О том, как рождался мультфильм, рассказывал его создатель Пит Доктер в одном из интервью:

– Когда я начал работать над «Корпорацией монстров», я рассказывал о ней так: это история о монстре, который зарабатывает на жизнь тем, что пугает детей. Это его работа! Он приходит, уходит, ест пончики, говорит о профсоюзных взносах. Мы думали, это классная и веселая идея. И, когда я рассказывал ее людям, они улыбались. Но, когда мы стали переводить эту историю в фильм, зрители скучали, вертелись и говорили: «Я не понимаю, о чем это кино».

В конце концов я понял, что это история не о монстре, который зарабатывает на жизнь тем, что пугает людей. Это история о том, как мужчина становится отцом. Я сам в то время становился отцом…

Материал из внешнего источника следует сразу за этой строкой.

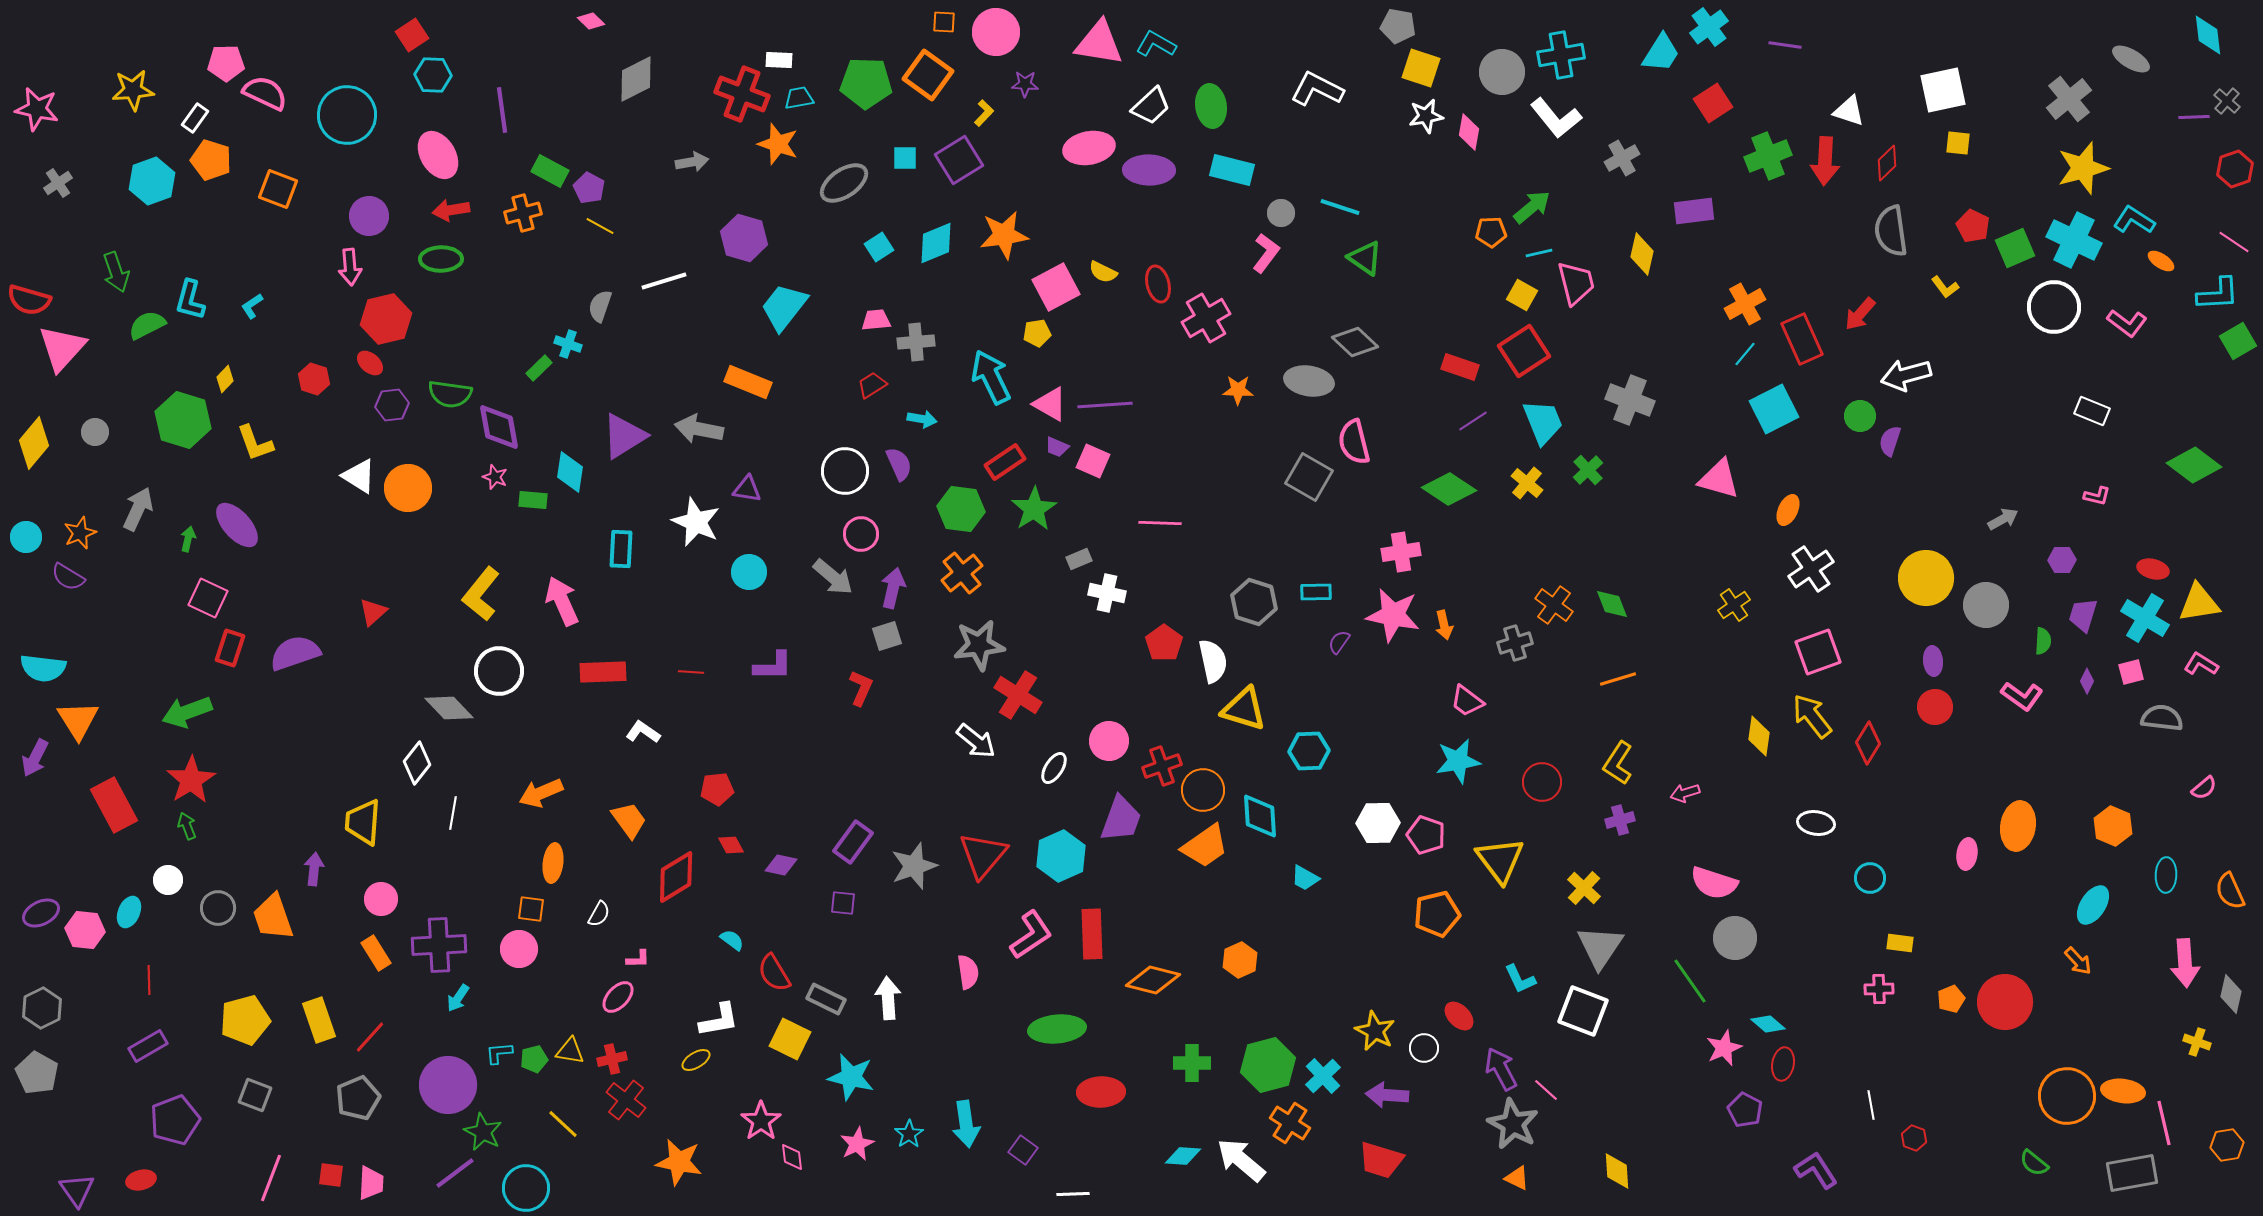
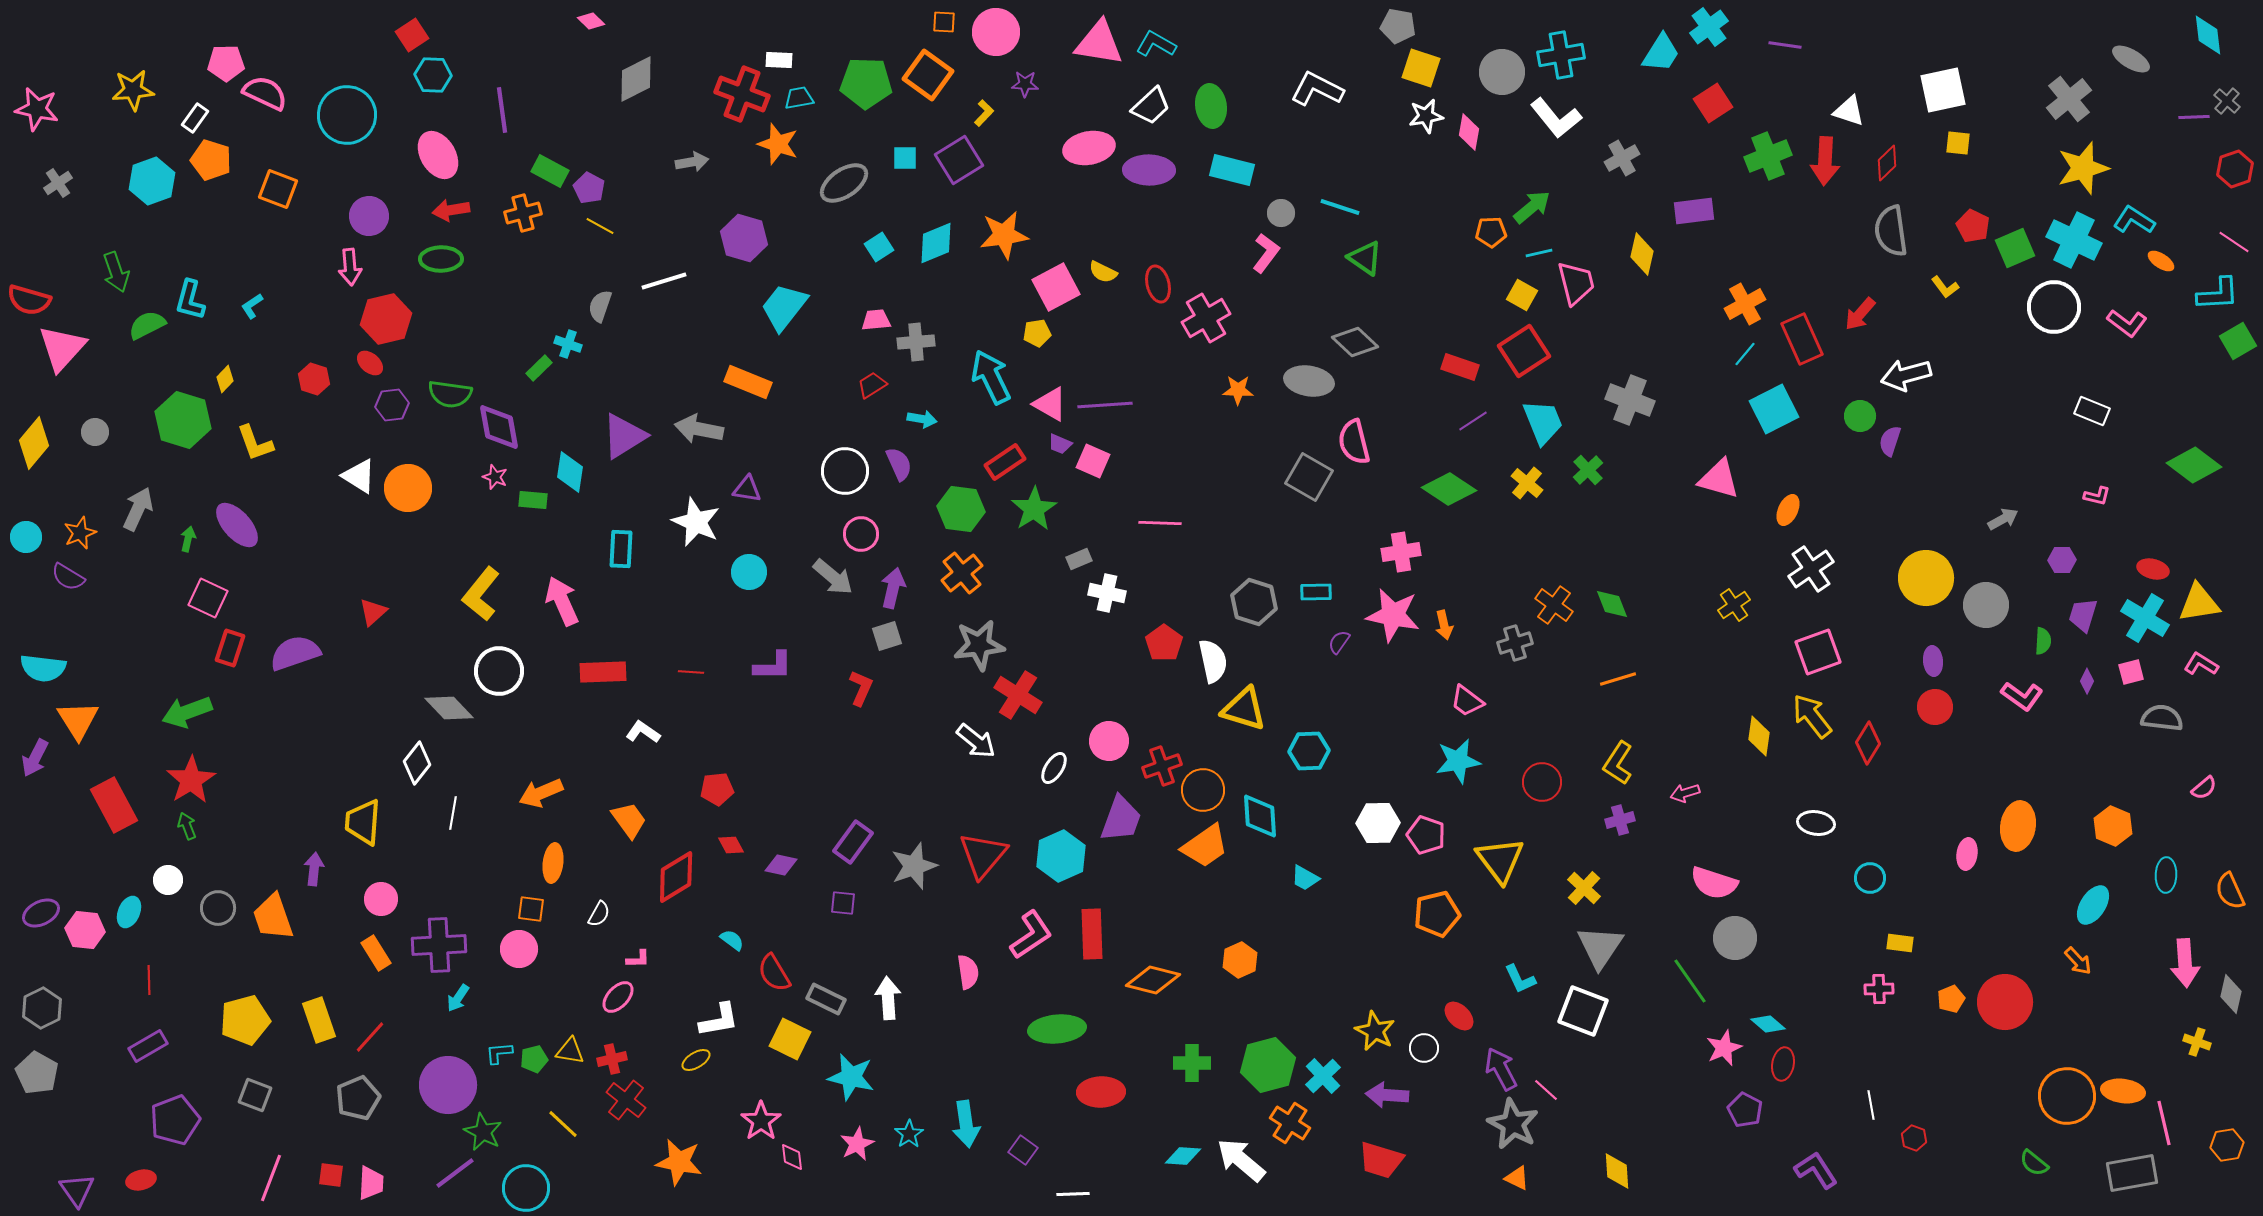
purple trapezoid at (1057, 447): moved 3 px right, 3 px up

Идея укрупнилась, не правда ли? Создателям мультфильма понадобилось несколько лет, чтобы понять, о чем же эта история на самом деле. «Правда в том, что наши истории не всегда получаются идеальными с первого раза. И со второго, и с третьего, и с четвертого, вплоть до тридцатого раза» (перевод с английского мой. – Е. О.).

Так часто бывает с автобиографическими историями. Человек начинает писать их, к примеру, фокусируясь на своих переживаниях. Но при работе над текстом ему приходится рассматривать и понимать правду каждого персонажа. Так постепенно он встает над ситуацией – и ему открывается, о чем все это в широком смысле.

Все эти размышления уложила в одну фразу Энн Ламотт, автор книги «Птица за птицей»: «Слушайте свою брокколи! И она научит вас, как ее есть».